Once you are out of the threat of frost, usually late April or Early May, you can go ahead and plant your sunflower seeds directly in the ground. Before sowing the seeds, clean your garden beds and work some organic matter into the top few inches of the soil.

This is a great time to add some compost to your soil. The nutrients found in your compost will give your seeds a natural form of fertilizer and help them to grow strong from the start.

Sunflower seeds should be planted at least ½ inch down into the ground and covered with garden soil. Plant seeds in groups of 3 to ensure you will have successful plants. Allow for about 2 feet of space between groups.
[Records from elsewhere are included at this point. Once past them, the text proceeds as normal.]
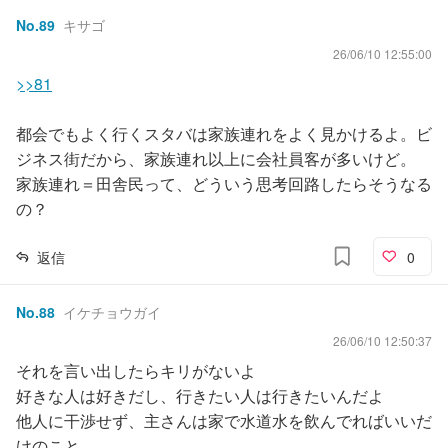
No.
89
キサゴ
26/06/10 12:55:00
>>81
都会でもよく行くスタバは家族連れをよく見かけるよ。ビ
ジネス街だから、家族連れ以上に会社員客が多いけど。
家族連れ＝田舎民って、どういう思考回路したらそうなる
の？
返信
0
No.
88
イケチョウガイ
26/06/10 12:50:37
それを言い出したらキリがないよ
好きな人は好きだし、行きたい人は行きたいんだよ
他人に干渉せず、主さんは家で水道水を飲んでればいいだ
けのこと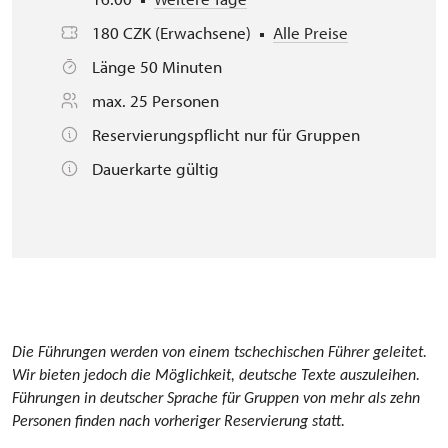
180 CZK (Erwachsene)
Alle Preise
Länge 50 Minuten
max. 25 Personen
Reservierungspflicht nur für Gruppen
Dauerkarte gültig
Die Führungen werden von einem tschechischen Führer geleitet.
Wir bieten jedoch die Möglichkeit, deutsche Texte auszuleihen.
Führungen in deutscher Sprache für Gruppen von mehr als zehn
Personen finden nach vorheriger Reservierung statt.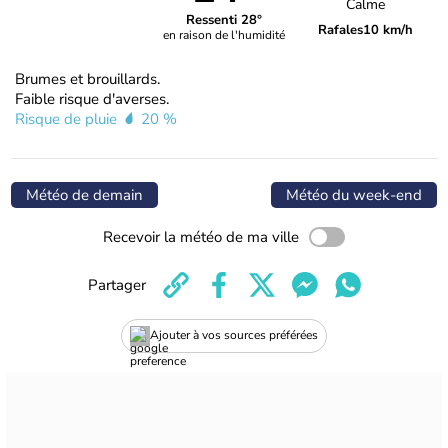
Calme
Ressenti 28°
Rafales
10 km/h
en raison de l'humidité
Brumes et brouillards.
Faible risque d'averses.
Risque de pluie
20 %
Météo de demain
Météo du week-end
Recevoir la météo de ma ville
Partager
Ajouter à vos sources préférées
Every sunflower will have different heights and spacing instructions, be sure to check the seed packed to make sure you are not overcrowding your plants. Firm the soil once your seeds have been planted and keep your soil evenly moist.

In about a week you will begin to notice your seedlings emerging from the ground. Keep your eye on these seedlings. Once they have two sets of leaves it is time to begin thinning your plants. Thinning is simply removing 2 of the 3 seedlings and allowing the strongest seedling to stay in place. Continue to water your sunflower babies.

Maintenance and Care

Close-up of a gardener in denim overalls watering blooming sunflowers from a red watering can in a sunny garden. The sunflower has a large flower head consisting of many tubular orange-brown flowers in a central disk surrounded by orange petal rays. The leaves are large, dark green, heart-shaped, hairy.
Sunflowers need to be watered once or twice a week.
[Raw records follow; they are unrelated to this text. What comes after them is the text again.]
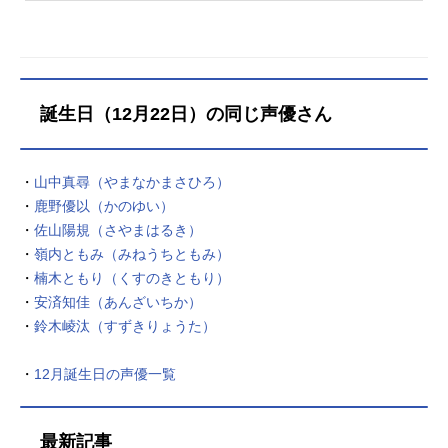
村愛シリーズ構成：珠月ノエルキャ
化し、日本の歴史上の合戦場に出没
ラクターデザイン：羽田浩二音楽：
する敵を討伐していく刀剣育成シミ
片山修志音響監督：小泉紀介アニメ
ュレーションゲーム。こちらでは、
ーション制作：GRIZZLY主題歌「To
『刀剣乱舞ONLINE』のあらすじ、キ
uchY...
ャスト声優、スタッフ、オススメ記
誕生日（12月22日）の同じ声優さん
事をご紹介！
・
山中真尋（やまなかまさひろ）
・
鹿野優以（かのゆい）
・
佐山陽規（さやまはるき）
・
嶺内ともみ（みねうちともみ）
・
楠木ともり（くすのきともり）
・
安済知佳（あんざいちか）
・
鈴木崚汰（すずきりょうた）
・
12月誕生日の声優一覧
最新記事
As your sunflowers grow taller you may need to give them support until they are strong enough to support themselves. Simply use a garden stake and some garden twine and gently tie the 2 together in a few spots to make sure the plant grows straight and sturdy.

Sunflowers do not need much water once they get growing. Water them once or twice a week. Oftentimes rainfall will be enough to sustain these sunny flowers.
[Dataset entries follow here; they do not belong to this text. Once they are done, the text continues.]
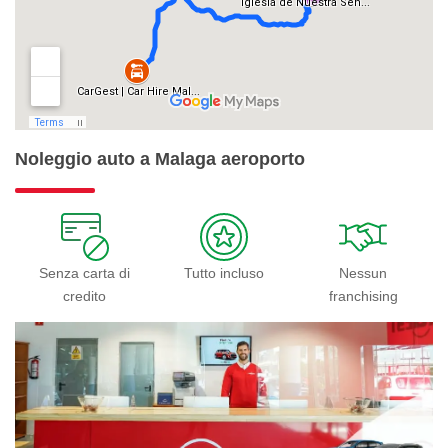
Noleggio auto a Malaga aeroporto
Senza carta di
Tutto incluso
Nessun
credito
franchising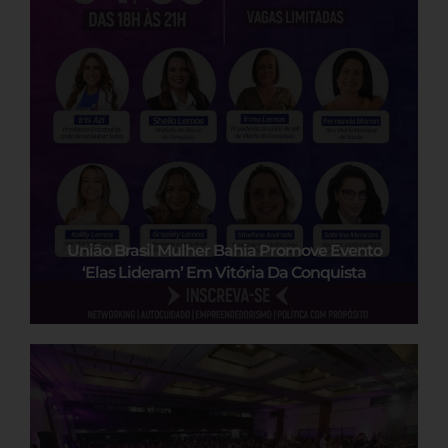
União Brasil Mulher Bahia Promove Evento
‘Elas Lideram’ Em Vitória Da Conquista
A female gardener in a striped apron collects orange sunflowers in a summer garden with a pruner. In her hands she holds a small bouquet of red and orange sunflowers. Sunflowers have beautiful medium flower heads with bright red and orange petals surrounding dark brown centers.
Cut sunflowers can last for several weeks in a vase.

Many people love to add sunflowers to their cutting gardens. They are easy to cut, and they can last for a few weeks in a vase. When you are ready to snip your blossoms, simply take a clean set of garden shears and cut just above a set of leaves. Make sure you have more than enough length of stem to fit your vase properly!

If you would rather not snip the flowers from your plants, you can leave the flowers on the plant and harvest their sunflower seeds instead! Leave the flowers on the stems until the petals are brown and you can tell that the flower has died.

You will also notice that the seeds have become plumper, and they may wiggle easily when touched. Many sunflower seeds are edible, but all can be planted in the next season to grow more sunflowers.

Final Thoughts

Growing sunflowers from seed is a fun and rewarding way to add bright color to your gardens. This is also a great task to do with kids because the seeds are large and easy for them to handle. Another benefit to growing your own sunflowers is that you get to choose from the many different varieties of sunflowers, making it easy to customize your garden.